Sir: By focusing on ownership rather than regulation, the Government's new media review ('Let the feeding frenzy commence', 12 January) is stirring up a lot of excitement about the wrong issue.

Frank Barlow (managing director of the Pearson Group) couldn't be more wrong when he asserts that 'Television is a natural extension of newspapers . . .' Today's newspapers and today's television are both 'one-way' or 'broadcast' media. Control of broadcast content is restricted to a few powerful companies because of the high capital cost of setting up or acquiring the production and distribution capacity and (in the case of TV) a licence to broadcast.

But television is about to become a two-way medium, as cable TV and telephony and other technological developments will enable the viewer to 'talk back' and, shortly, to 'broadcast back'. The capital cost of creating and sending TV 'programmes' will soon be within the reach of many people, as computer and television technologies start to merge. The channel capacity of telephone networks is being expanded to enable any of us to send our 'programmes' to anyone else.

Mary Fagan, in the same edition ('Cable TV companies take the fight to BT'), reports the aim of cable industry to combine the 'delivery of entertainment, telephony and information services'. If we get the regulation right, the services concerned will soon become two-way services and will include the ability to send as well as to receive TV signals.
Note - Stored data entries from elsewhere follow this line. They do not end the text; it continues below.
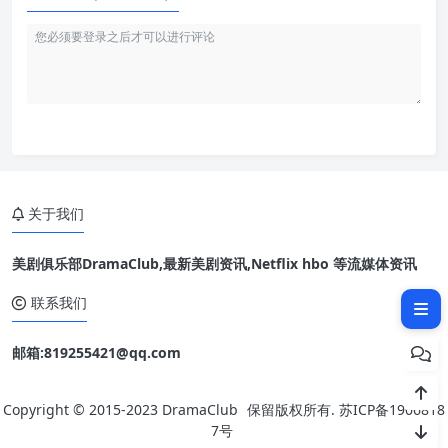
关于我们
美剧俱乐部DramaClub,最新美剧资讯,Netflix hbo 等流媒体资讯
相关文章：
联系我们
邮箱:819255421@qq.com
Copyright © 2015-2023
DramaClub
保留版权所有.
苏ICP备1906818
7号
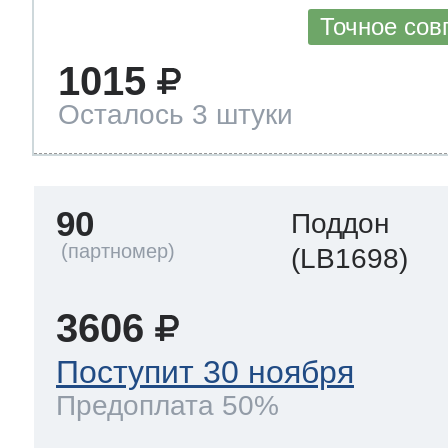
Точное сов
1015
Осталось 3 штуки
90
Поддон
(LB1698)
3606
Поступит 30 ноября
Предоплата 50%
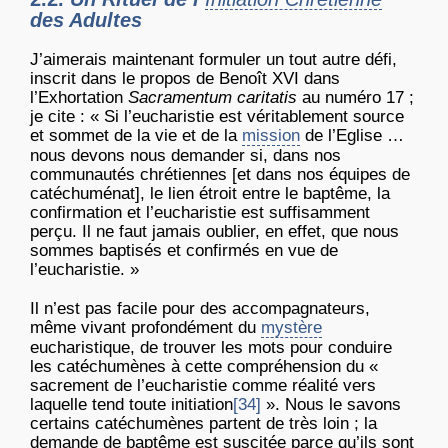
des Adultes
J’aimerais maintenant formuler un tout autre défi,
inscrit dans le propos de Benoît XVI dans
l’Exhortation
Sacramentum caritatis
au numéro 17 ;
je cite : « Si l’eucharistie est véritablement source
et sommet de la vie et de la
mission
de l’Eglise …
nous devons nous demander si, dans nos
communautés chrétiennes [et dans nos équipes de
catéchuménat], le lien étroit entre le baptême, la
confirmation et l’eucharistie est suffisamment
perçu. Il ne faut jamais oublier, en effet, que nous
sommes baptisés et confirmés en vue de
l’eucharistie. »
Il n’est pas facile pour des accompagnateurs,
même vivant profondément du
mystère
eucharistique, de trouver les mots pour conduire
les catéchumènes à cette compréhension du «
sacrement de l’eucharistie comme réalité vers
laquelle tend toute initiation
[34]
». Nous le savons
certains catéchumènes partent de très loin ; la
demande de baptême est suscitée parce qu’ils sont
The main issue in all this is regulation, not ownership. I don't mind who owns the services that I use to send and receive entertainment, telephony and information services, but I do mind if lack of the right debate on regulation means, for example, that Rupert Murdoch gains a broadcasting licence and can therefore broadcast to all and sundry, while I as a citizen can only 'narrowcast', sending messages to just one or two people at a time. When the capital cost of the means of production is high, then the high capital cost of gaining a licence is an issue only among those who can afford to produce. When we can all afford to be producers, should wealth and political clout be the factors determining who is allowed to broadcast?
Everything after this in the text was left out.